Modeling the Interference Generated from Car Base Stations towards Indoor Femto-cells

TL;DR

This paper models the interference from car base stations to indoor femto-cells to assess spectrum sharing feasibility, recommending separate spectrum allocation for vehicle-to-infrastructure links due to high interference levels.

Contribution

It introduces a novel interference model for moving and parked cars affecting indoor femto-cells, analyzing spectrum sharing scenarios in vehicular networks.

Findings

Roof-mounted antennas cause high interference to indoor femto-cells.

In-vehicle communication can share spectrum with indoor cells due to vehicle shielding.

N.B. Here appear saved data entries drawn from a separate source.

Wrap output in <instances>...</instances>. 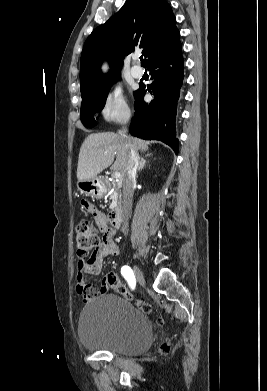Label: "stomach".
<instances>
[{
	"instance_id": "stomach-1",
	"label": "stomach",
	"mask_w": 267,
	"mask_h": 391,
	"mask_svg": "<svg viewBox=\"0 0 267 391\" xmlns=\"http://www.w3.org/2000/svg\"><path fill=\"white\" fill-rule=\"evenodd\" d=\"M77 188L82 194L92 198H101L107 192L103 179L97 176L89 180L78 181Z\"/></svg>"
}]
</instances>
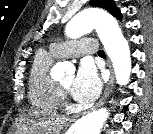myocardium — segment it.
Here are the masks:
<instances>
[{
	"instance_id": "obj_1",
	"label": "myocardium",
	"mask_w": 153,
	"mask_h": 134,
	"mask_svg": "<svg viewBox=\"0 0 153 134\" xmlns=\"http://www.w3.org/2000/svg\"><path fill=\"white\" fill-rule=\"evenodd\" d=\"M59 87H60L62 93H64V94L67 93L68 89L66 87H64L61 83H59Z\"/></svg>"
}]
</instances>
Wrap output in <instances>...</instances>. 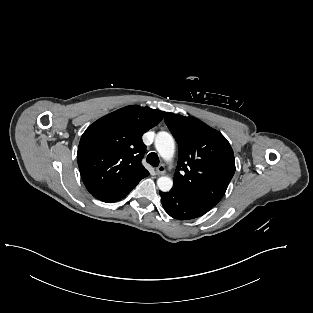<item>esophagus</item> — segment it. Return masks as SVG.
<instances>
[{"label":"esophagus","instance_id":"34e87169","mask_svg":"<svg viewBox=\"0 0 313 313\" xmlns=\"http://www.w3.org/2000/svg\"><path fill=\"white\" fill-rule=\"evenodd\" d=\"M156 173L157 175H163L165 173V166L164 165H160L156 168Z\"/></svg>","mask_w":313,"mask_h":313}]
</instances>
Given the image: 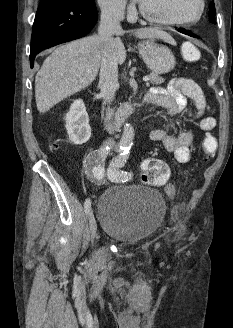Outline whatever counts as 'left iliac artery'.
Segmentation results:
<instances>
[{
    "label": "left iliac artery",
    "mask_w": 233,
    "mask_h": 328,
    "mask_svg": "<svg viewBox=\"0 0 233 328\" xmlns=\"http://www.w3.org/2000/svg\"><path fill=\"white\" fill-rule=\"evenodd\" d=\"M130 147H127L123 152H121L117 157L113 159L108 170L107 176L111 182L124 183L131 178V174L126 171L121 170L128 159Z\"/></svg>",
    "instance_id": "left-iliac-artery-1"
}]
</instances>
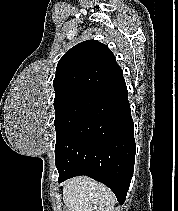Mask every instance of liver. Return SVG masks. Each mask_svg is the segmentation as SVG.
<instances>
[{"instance_id":"obj_1","label":"liver","mask_w":178,"mask_h":211,"mask_svg":"<svg viewBox=\"0 0 178 211\" xmlns=\"http://www.w3.org/2000/svg\"><path fill=\"white\" fill-rule=\"evenodd\" d=\"M63 202L67 211H113L115 197L105 185L75 177L64 183Z\"/></svg>"}]
</instances>
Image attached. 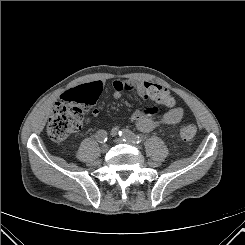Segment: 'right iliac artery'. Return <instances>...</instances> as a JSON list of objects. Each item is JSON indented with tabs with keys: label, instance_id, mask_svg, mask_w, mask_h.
<instances>
[{
	"label": "right iliac artery",
	"instance_id": "82829eb1",
	"mask_svg": "<svg viewBox=\"0 0 245 245\" xmlns=\"http://www.w3.org/2000/svg\"><path fill=\"white\" fill-rule=\"evenodd\" d=\"M96 139L99 143H105L107 141V133L104 130H99L96 133Z\"/></svg>",
	"mask_w": 245,
	"mask_h": 245
}]
</instances>
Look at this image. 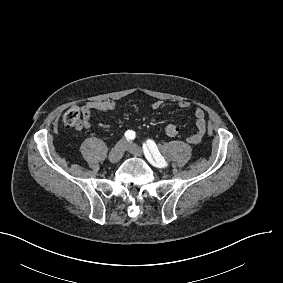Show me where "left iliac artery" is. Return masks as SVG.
<instances>
[{"mask_svg":"<svg viewBox=\"0 0 283 283\" xmlns=\"http://www.w3.org/2000/svg\"><path fill=\"white\" fill-rule=\"evenodd\" d=\"M143 151H144L145 157L152 164H154V160L152 158V155H153L157 167L163 168V167H166L168 165L167 162L165 161L164 157L158 151L154 141L147 140V144H145V143L143 144Z\"/></svg>","mask_w":283,"mask_h":283,"instance_id":"1","label":"left iliac artery"}]
</instances>
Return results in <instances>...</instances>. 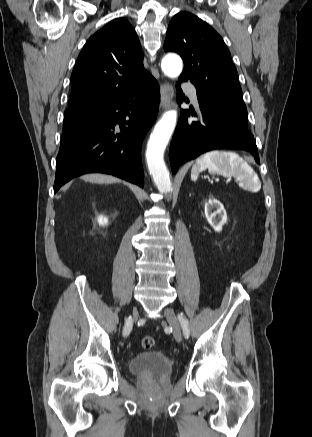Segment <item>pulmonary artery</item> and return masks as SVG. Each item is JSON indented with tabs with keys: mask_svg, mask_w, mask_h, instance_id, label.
Masks as SVG:
<instances>
[{
	"mask_svg": "<svg viewBox=\"0 0 312 437\" xmlns=\"http://www.w3.org/2000/svg\"><path fill=\"white\" fill-rule=\"evenodd\" d=\"M184 87H185V89L187 90V92L189 93L192 102H193L195 105H198V99H197V92H196V89H195L194 87H192L191 85L187 84V83L184 84Z\"/></svg>",
	"mask_w": 312,
	"mask_h": 437,
	"instance_id": "1",
	"label": "pulmonary artery"
}]
</instances>
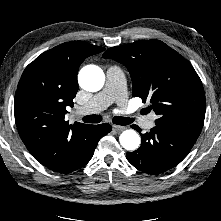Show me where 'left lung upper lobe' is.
I'll return each instance as SVG.
<instances>
[{"mask_svg": "<svg viewBox=\"0 0 221 221\" xmlns=\"http://www.w3.org/2000/svg\"><path fill=\"white\" fill-rule=\"evenodd\" d=\"M125 65L134 97L150 99L158 127L198 138L205 117L202 82L192 65L159 40L136 41L111 47L103 54Z\"/></svg>", "mask_w": 221, "mask_h": 221, "instance_id": "left-lung-upper-lobe-1", "label": "left lung upper lobe"}]
</instances>
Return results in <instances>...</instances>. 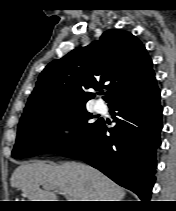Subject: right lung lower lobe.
Instances as JSON below:
<instances>
[{
    "mask_svg": "<svg viewBox=\"0 0 176 211\" xmlns=\"http://www.w3.org/2000/svg\"><path fill=\"white\" fill-rule=\"evenodd\" d=\"M110 110L117 115L110 136L100 121L80 143L57 154L85 161L136 193L143 202L148 201L155 183L156 149L162 129L156 82L138 96L112 105Z\"/></svg>",
    "mask_w": 176,
    "mask_h": 211,
    "instance_id": "98d812e1",
    "label": "right lung lower lobe"
}]
</instances>
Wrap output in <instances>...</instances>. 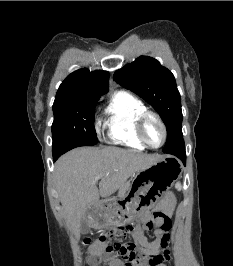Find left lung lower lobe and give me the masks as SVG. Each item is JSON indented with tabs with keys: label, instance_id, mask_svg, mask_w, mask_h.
<instances>
[{
	"label": "left lung lower lobe",
	"instance_id": "obj_1",
	"mask_svg": "<svg viewBox=\"0 0 233 266\" xmlns=\"http://www.w3.org/2000/svg\"><path fill=\"white\" fill-rule=\"evenodd\" d=\"M164 152L178 157L184 165L186 164V153L183 139L175 143L172 147L165 149Z\"/></svg>",
	"mask_w": 233,
	"mask_h": 266
}]
</instances>
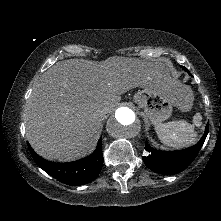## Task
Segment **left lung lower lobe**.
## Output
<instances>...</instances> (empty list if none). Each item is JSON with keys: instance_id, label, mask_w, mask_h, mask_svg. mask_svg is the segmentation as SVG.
Returning a JSON list of instances; mask_svg holds the SVG:
<instances>
[{"instance_id": "left-lung-lower-lobe-1", "label": "left lung lower lobe", "mask_w": 221, "mask_h": 221, "mask_svg": "<svg viewBox=\"0 0 221 221\" xmlns=\"http://www.w3.org/2000/svg\"><path fill=\"white\" fill-rule=\"evenodd\" d=\"M188 73L189 71L184 68ZM190 74V73H189ZM209 131V123L201 140L194 146L179 151H158L152 149L146 142L145 150L150 154L142 157L145 165L152 171L160 174H176L185 170L195 159L201 149Z\"/></svg>"}]
</instances>
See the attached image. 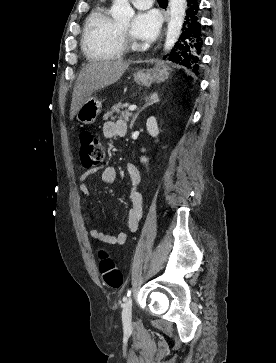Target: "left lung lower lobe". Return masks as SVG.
Instances as JSON below:
<instances>
[{
	"label": "left lung lower lobe",
	"mask_w": 276,
	"mask_h": 363,
	"mask_svg": "<svg viewBox=\"0 0 276 363\" xmlns=\"http://www.w3.org/2000/svg\"><path fill=\"white\" fill-rule=\"evenodd\" d=\"M185 22L179 40L168 59L198 74L200 47L202 46L201 24L198 22V0H187Z\"/></svg>",
	"instance_id": "0a47b994"
}]
</instances>
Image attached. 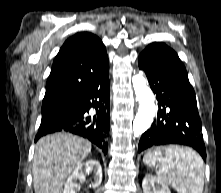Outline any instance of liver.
I'll use <instances>...</instances> for the list:
<instances>
[{
	"label": "liver",
	"instance_id": "liver-1",
	"mask_svg": "<svg viewBox=\"0 0 221 193\" xmlns=\"http://www.w3.org/2000/svg\"><path fill=\"white\" fill-rule=\"evenodd\" d=\"M91 143L69 133L38 140L33 158L35 193H62L65 179L91 152Z\"/></svg>",
	"mask_w": 221,
	"mask_h": 193
}]
</instances>
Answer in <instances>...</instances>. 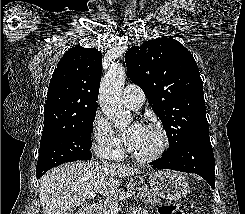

Separate spectrum allocation is recommended for V2I and indoor femto-cells.

Abstract

In future wireless networks, a significant number of users will be vehicular. One promising solution to improve the capacity for these vehicular users is to employ moving relays or car base stations. The system forms cell inside the vehicle and then uses rooftop antenna for back-hauling to overcome the vehicular penetration loss. In this paper, we develop a model for aggregate interference distribution generated from moving/parked cars to indoor users in order to study whether indoor femto-cells can coexist on the same spectrum with vehicular communications. Since spectrum authorization for vehicular communications is open at moment, we consider two spectrum sharing scenarios (i) communication from mounted antennas on the roof of the vehicles to the infrastructure network utilizes same spectrum with indoor femto-cells (ii) in-vehicle communication utilizes same spectrum with indoor femto-cells while vehicular to infrastructure (V2I) communication is allocated at different spectrum. Based on our findings we suggest that V2I and indoor femto-cells should be allocated at different spectrum. The reason being that mounted roof-top antennas facing the indoor cells generate unacceptable interference levels. On the other hand, in-vehicle communication and indoor cells can share the spectrum thanks to the vehicle body isolation and the lower transmit power levels that can be used inside the vehicle.